I have a table in MySQL in latin1_swedish_ci (Why? Possible because of this). I need to create a pandas dataframe in which I get the proper characters (and not weird symbols). Initially, this was in the code:
connect_engine = create_engine('mysql://user:password@1.1.1.1/db')
sql_query = "select * from table1"
df = pandas.read_sql(sql_query, connect_engine)
We started having troubles with the Š character (corresponding to the u'\u0160' unicode, but instead we get '\x8a'). I expected this to work:
connect_engine = create_engine('mysql://user:password@1.1.1.1/db', encoding='utf8') 
but, I continue getting '\x8a', which, I realized, makes sense given that the default of the encoding parameter is utf8. So, then, I tried encoding='latin1' to tackle the problem:
connect_engine = create_engine('mysql://user:password@1.1.1.1/db', encoding='latin1')
but, I still get the same '\x8a'. To be clear, in both cases (encoding='utf8' and encoding='latin1'), I can do mystring.decode('latin1') but not  mystring.decode('utf8').
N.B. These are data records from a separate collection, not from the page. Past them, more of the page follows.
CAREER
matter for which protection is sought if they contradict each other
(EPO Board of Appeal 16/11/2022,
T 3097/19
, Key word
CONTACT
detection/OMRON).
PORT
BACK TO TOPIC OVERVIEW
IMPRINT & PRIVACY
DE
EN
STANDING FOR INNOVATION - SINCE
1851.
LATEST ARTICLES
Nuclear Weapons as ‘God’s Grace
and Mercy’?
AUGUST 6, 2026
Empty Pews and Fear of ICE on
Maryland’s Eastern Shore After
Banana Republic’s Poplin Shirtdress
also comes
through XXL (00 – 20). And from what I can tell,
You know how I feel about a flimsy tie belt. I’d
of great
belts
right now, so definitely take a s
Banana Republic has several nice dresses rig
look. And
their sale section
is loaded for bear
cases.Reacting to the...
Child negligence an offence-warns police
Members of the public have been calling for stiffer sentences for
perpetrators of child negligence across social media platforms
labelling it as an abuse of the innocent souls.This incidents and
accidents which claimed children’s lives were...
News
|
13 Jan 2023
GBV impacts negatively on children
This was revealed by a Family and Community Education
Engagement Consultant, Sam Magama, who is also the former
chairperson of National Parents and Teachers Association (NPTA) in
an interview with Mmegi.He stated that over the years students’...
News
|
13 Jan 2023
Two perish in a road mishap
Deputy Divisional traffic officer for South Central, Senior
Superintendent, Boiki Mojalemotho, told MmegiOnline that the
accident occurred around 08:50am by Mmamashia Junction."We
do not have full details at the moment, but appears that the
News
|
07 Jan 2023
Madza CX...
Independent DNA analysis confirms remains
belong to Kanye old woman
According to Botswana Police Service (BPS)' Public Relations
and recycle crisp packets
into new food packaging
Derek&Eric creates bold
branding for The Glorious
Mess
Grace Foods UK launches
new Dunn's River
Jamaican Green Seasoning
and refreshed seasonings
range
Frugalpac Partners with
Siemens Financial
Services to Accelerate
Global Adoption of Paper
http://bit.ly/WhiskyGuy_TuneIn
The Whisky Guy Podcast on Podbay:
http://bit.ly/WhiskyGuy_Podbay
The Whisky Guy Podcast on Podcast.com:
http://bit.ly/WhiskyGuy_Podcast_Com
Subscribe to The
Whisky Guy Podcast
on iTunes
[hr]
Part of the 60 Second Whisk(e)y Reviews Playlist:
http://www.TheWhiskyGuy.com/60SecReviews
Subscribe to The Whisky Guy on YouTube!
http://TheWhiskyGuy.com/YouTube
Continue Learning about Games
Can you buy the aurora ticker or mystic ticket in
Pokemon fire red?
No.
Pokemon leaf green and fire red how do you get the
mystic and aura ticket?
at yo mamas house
And then, I rediscovered the charset parameter in the connection string, i.e. 'mysql://user:password@1.1.1.1/db?charset=latin1'. And after trying all possible combinations of charset and encoding, I found that this one work:
connect_engine = create_engine('mysql://user:password@1.1.1.1/db?charset=utf8')
I would appreciate if somebody can explain me how to correctly use the charset in the connection string, and the encoding parameter in the create_engine?